Трое суток провел я в Москве и из оных две ночи у Алексея Петровича, который отпускал меня домой не прежде 4 и 5 часов утра.
– Государь, – говорил он, – приходит в отчаяние, когда получает вести с Кавказа, но скоро забывает о них, полагая все конченным и устроенным, когда ответят на какое-либо донесение оттуда. Не так-то бы они покойны были, если б Шамиль воевал у ворот Петербурга; но Кавказ далек, а пожертвования, приносимые Россией для сей утомительной и разорительной войны, забываются в шуме обыкновенных столичных веселий. Императрица, – продолжал он, – в слезах, когда слышит о постигающих нас в том краю неудачах.
– Неужели, – спросил я, – полагаете вы, что способности мои достаточны для приведения дел на Кавказе в порядок?
Он несколько подумал и отвечал:
– Взгляни, любезный Муравьев, на всех занимавших сие место в последнее время и на тех, которые имеются в виду для занятия оного, и сравни с собой беспристрастно. Чувствуешь ли себя выше их?

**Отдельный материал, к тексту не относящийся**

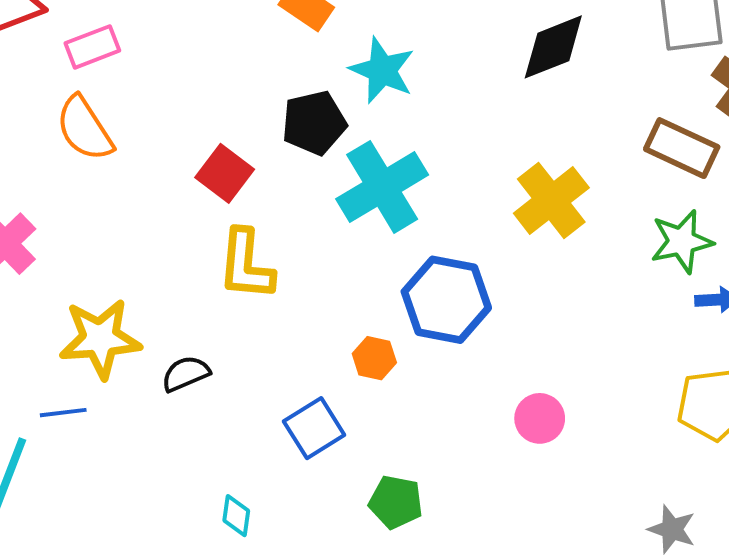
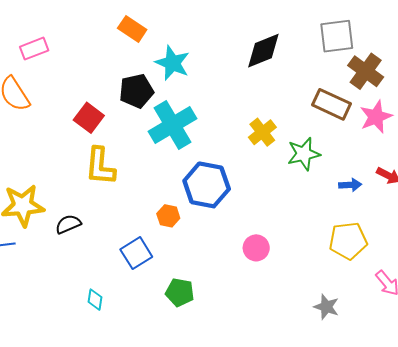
pink rectangle: (92, 47) -> (34, 49), moved
yellow cross: (551, 201) -> (262, 132), size x0.7
green star: (682, 241) -> (304, 154), moved

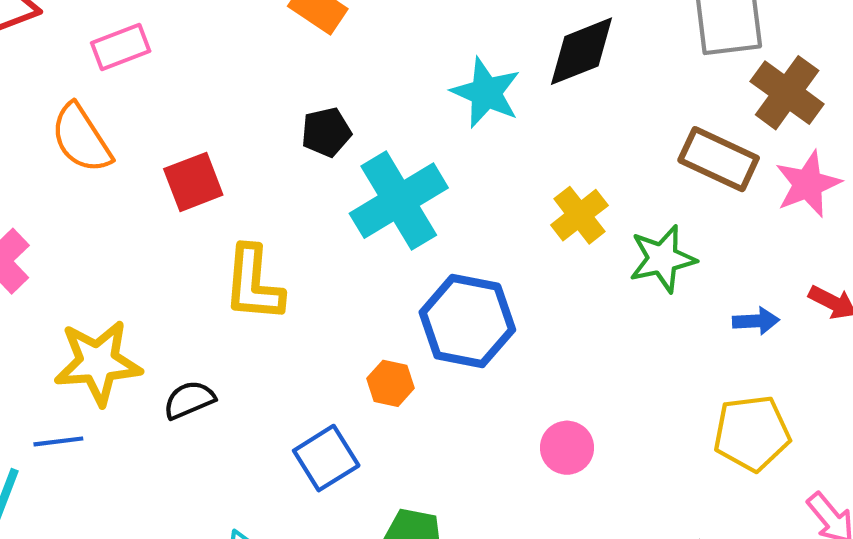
cyan star: (172, 63) -> (486, 93), moved
black pentagon: (136, 91) -> (326, 132), size x0.7
red square: (89, 118) -> (193, 182), moved, turned 32

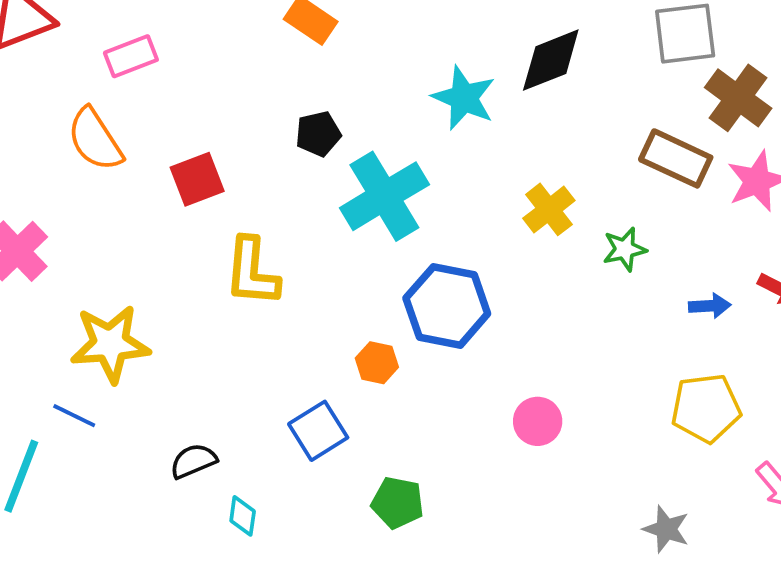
green star: (662, 259) -> (625, 249), size x0.7
black semicircle: (189, 400) -> (193, 461), moved
blue line: (58, 441) -> (74, 416), turned 33

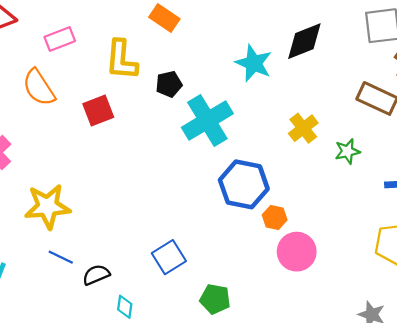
yellow L-shape: (252, 272) -> (121, 60), moved
orange hexagon: (377, 363) -> (275, 217), moved
blue line: (74, 416) -> (61, 257), moved
pink circle: (538, 421) -> (297, 252), size x1.4

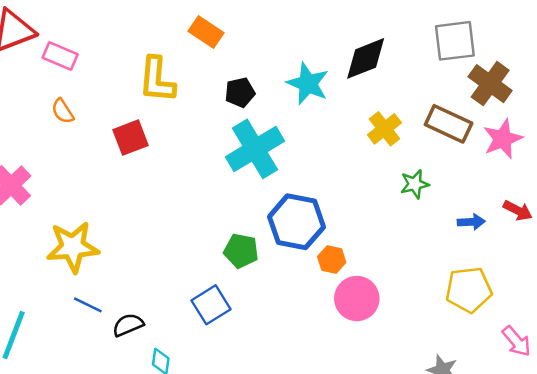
pink rectangle: (60, 39) -> (60, 56), moved, turned 44
black pentagon: (169, 84) -> (240, 92), moved
orange semicircle: (39, 87) -> (63, 111), size x0.6
yellow cross: (303, 128) -> (384, 129), moved
green pentagon: (215, 299) -> (241, 251), moved

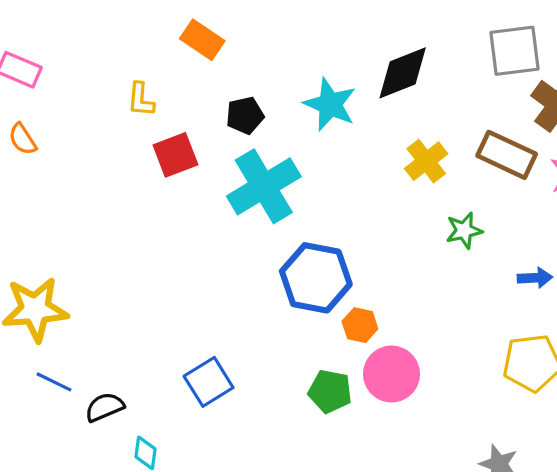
yellow L-shape: (157, 80) -> (141, 100), size x0.6
red square: (131, 138) -> (175, 155), moved
green pentagon: (241, 251) -> (330, 391), moved

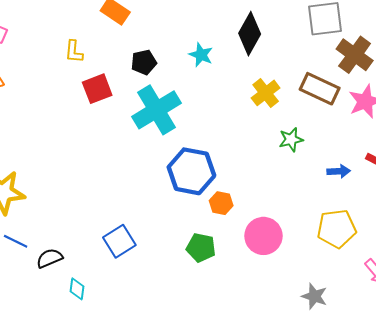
black diamond: (403, 73) -> (250, 34), turned -39
cyan star: (330, 104) -> (201, 55), size x0.7
pink circle: (392, 374) -> (263, 236), moved

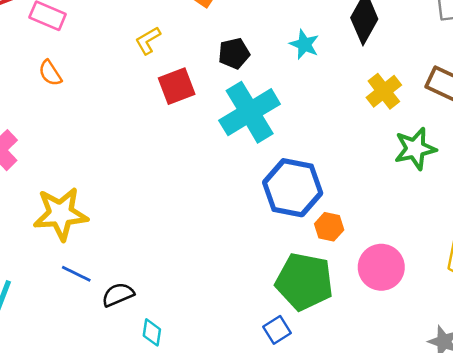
yellow L-shape: (74, 52) -> (148, 40), turned 55
green star: (291, 140) -> (415, 149), size x1.4
blue square: (119, 241) -> (277, 330), moved, size x0.7
green pentagon: (201, 248) -> (304, 282), size x1.6

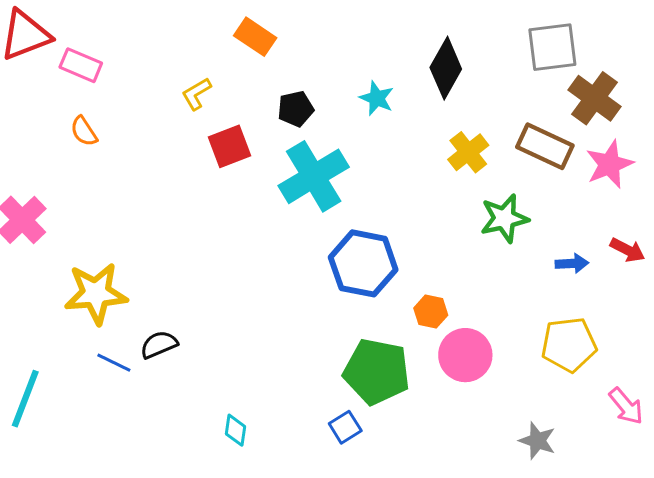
orange hexagon: (329, 227) -> (431, 312), moved
black semicircle: (118, 295) -> (159, 345), moved
cyan diamond: (152, 332) -> (236, 430), moved

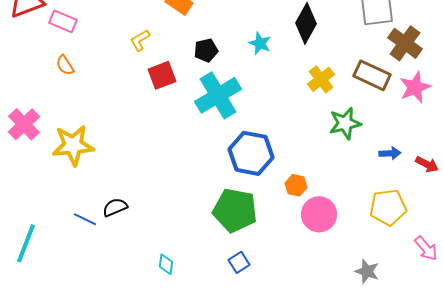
red arrow: (628, 250) -> (427, 164), moved
yellow star: (96, 293) -> (73, 145), moved
green pentagon: (377, 372) -> (235, 210), moved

– Чувствую себя выше их, – отвечал я без запинания.
– Этим и вопрос решается, – сказал Алексей Петрович, – довольно того, что из тех лиц нет решительно ни одного, которое можно бы назвать способным к занятию места главнокомандующего на Кавказе; это неоспоримо видимо. Ты же, кроме дарований своих, имеешь уже над ними одно величайшее преимущество: железную волю и непреоборимое терпение, против которых ничто устоять не может. Я знаю, что ты в походе ведешь жизнь солдатскую и уверяю тебя, что с сухарем в руке и луковицей, коими ты довольствуешься, ты наделаешь чудес, каких они не вздумают; за тобой все кинется и достигнет цели. Право, нет великой хитрости во всем этом деле. Главным же средством, самоотвержением, подобным твоему, они не обладают.
– Положим, – сказал я, – что меня бы и стало для одоления горцев; но устою ли я против вооруженных действий завистников моих в столице и при дворе, о которые все приписываемые вами мне достоинства должны разбиться?